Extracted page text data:
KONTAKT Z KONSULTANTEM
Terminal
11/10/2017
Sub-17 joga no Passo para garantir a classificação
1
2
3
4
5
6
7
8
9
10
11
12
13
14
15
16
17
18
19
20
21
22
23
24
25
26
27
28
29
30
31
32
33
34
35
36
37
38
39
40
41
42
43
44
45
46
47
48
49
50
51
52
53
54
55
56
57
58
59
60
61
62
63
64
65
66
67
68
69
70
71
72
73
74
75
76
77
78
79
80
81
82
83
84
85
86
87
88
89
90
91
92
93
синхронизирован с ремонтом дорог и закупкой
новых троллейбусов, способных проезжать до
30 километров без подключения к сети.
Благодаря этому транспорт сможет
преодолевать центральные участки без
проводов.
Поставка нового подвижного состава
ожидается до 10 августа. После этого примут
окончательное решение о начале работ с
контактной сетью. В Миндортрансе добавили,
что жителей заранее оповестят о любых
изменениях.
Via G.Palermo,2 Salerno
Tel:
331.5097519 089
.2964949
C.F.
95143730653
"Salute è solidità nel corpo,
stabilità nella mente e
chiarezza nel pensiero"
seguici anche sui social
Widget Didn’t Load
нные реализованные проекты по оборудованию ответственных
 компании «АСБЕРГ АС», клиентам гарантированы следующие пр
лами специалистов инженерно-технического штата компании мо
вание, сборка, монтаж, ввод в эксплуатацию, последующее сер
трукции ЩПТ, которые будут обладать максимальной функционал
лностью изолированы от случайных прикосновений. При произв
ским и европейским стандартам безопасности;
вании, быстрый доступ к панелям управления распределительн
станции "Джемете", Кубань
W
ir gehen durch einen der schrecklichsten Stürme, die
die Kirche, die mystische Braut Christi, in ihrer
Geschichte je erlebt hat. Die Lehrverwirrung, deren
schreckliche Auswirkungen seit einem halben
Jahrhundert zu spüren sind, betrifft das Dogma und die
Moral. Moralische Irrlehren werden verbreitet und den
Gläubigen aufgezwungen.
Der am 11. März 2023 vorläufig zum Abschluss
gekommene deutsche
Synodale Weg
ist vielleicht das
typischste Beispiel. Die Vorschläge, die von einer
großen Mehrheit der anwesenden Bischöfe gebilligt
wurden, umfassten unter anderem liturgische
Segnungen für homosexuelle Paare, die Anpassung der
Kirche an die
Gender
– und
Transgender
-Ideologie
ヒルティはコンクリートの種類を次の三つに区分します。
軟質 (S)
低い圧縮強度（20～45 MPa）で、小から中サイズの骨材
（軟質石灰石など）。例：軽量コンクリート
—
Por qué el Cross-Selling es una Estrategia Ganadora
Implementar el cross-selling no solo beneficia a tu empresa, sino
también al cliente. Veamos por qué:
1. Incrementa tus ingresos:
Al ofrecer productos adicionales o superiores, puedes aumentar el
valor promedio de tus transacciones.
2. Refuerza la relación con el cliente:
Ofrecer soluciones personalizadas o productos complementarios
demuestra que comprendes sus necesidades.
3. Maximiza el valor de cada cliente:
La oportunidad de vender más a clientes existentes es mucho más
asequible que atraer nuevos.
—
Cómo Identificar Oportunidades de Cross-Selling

● **What this task involves**:
Copy out all the records exactly.

● **Task solution**:
KONTAKT Z KONSULTANTEM
Terminal
11/10/2017
Sub-17 joga no Passo para garantir a classificação
1
2
3
4
5
6
7
8
9
10
11
12
13
14
15
16
17
18
19
20
21
22
23
24
25
26
27
28
29
30
31
32
33
34
35
36
37
38
39
40
41
42
43
44
45
46
47
48
49
50
51
52
53
54
55
56
57
58
59
60
61
62
63
64
65
66
67
68
69
70
71
72
73
74
75
76
77
78
79
80
81
82
83
84
85
86
87
88
89
90
91
92
93
синхронизирован с ремонтом дорог и закупкой
новых троллейбусов, способных проезжать до
30 километров без подключения к сети.
Благодаря этому транспорт сможет
преодолевать центральные участки без
проводов.
Поставка нового подвижного состава
ожидается до 10 августа. После этого примут
окончательное решение о начале работ с
контактной сетью. В Миндортрансе добавили,
что жителей заранее оповестят о любых
изменениях.
Via G.Palermo,2 Salerno
Tel:
331.5097519 089
.2964949
C.F.
95143730653
"Salute è solidità nel corpo,
stabilità nella mente e
chiarezza nel pensiero"
seguici anche sui social
Widget Didn’t Load
нные реализованные проекты по оборудованию ответственных
 компании «АСБЕРГ АС», клиентам гарантированы следующие пр
лами специалистов инженерно-технического штата компании мо
вание, сборка, монтаж, ввод в эксплуатацию, последующее сер
трукции ЩПТ, которые будут обладать максимальной функционал
лностью изолированы от случайных прикосновений. При произв
ским и европейским стандартам безопасности;
вании, быстрый доступ к панелям управления распределительн
станции "Джемете", Кубань
W
ir gehen durch einen der schrecklichsten Stürme, die
die Kirche, die mystische Braut Christi, in ihrer
Geschichte je erlebt hat. Die Lehrverwirrung, deren
schreckliche Auswirkungen seit einem halben
Jahrhundert zu spüren sind, betrifft das Dogma und die
Moral. Moralische Irrlehren werden verbreitet und den
Gläubigen aufgezwungen.
Der am 11. März 2023 vorläufig zum Abschluss
gekommene deutsche
Synodale Weg
ist vielleicht das
typischste Beispiel. Die Vorschläge, die von einer
großen Mehrheit der anwesenden Bischöfe gebilligt
wurden, umfassten unter anderem liturgische
Segnungen für homosexuelle Paare, die Anpassung der
Kirche an die
Gender
– und
Transgender
-Ideologie
ヒルティはコンクリートの種類を次の三つに区分します。
軟質 (S)
低い圧縮強度（20～45 MPa）で、小から中サイズの骨材
（軟質石灰石など）。例：軽量コンクリート
—
Por qué el Cross-Selling es una Estrategia Ganadora
Implementar el cross-selling no solo beneficia a tu empresa, sino
también al cliente. Veamos por qué:
1. Incrementa tus ingresos:
Al ofrecer productos adicionales o superiores, puedes aumentar el
valor promedio de tus transacciones.
2. Refuerza la relación con el cliente:
Ofrecer soluciones personalizadas o productos complementarios
demuestra que comprendes sus necesidades.
3. Maximiza el valor de cada cliente:
La oportunidad de vender más a clientes existentes es mucho más
asequible que atraer nuevos.
—
Cómo Identificar Oportunidades de Cross-Selling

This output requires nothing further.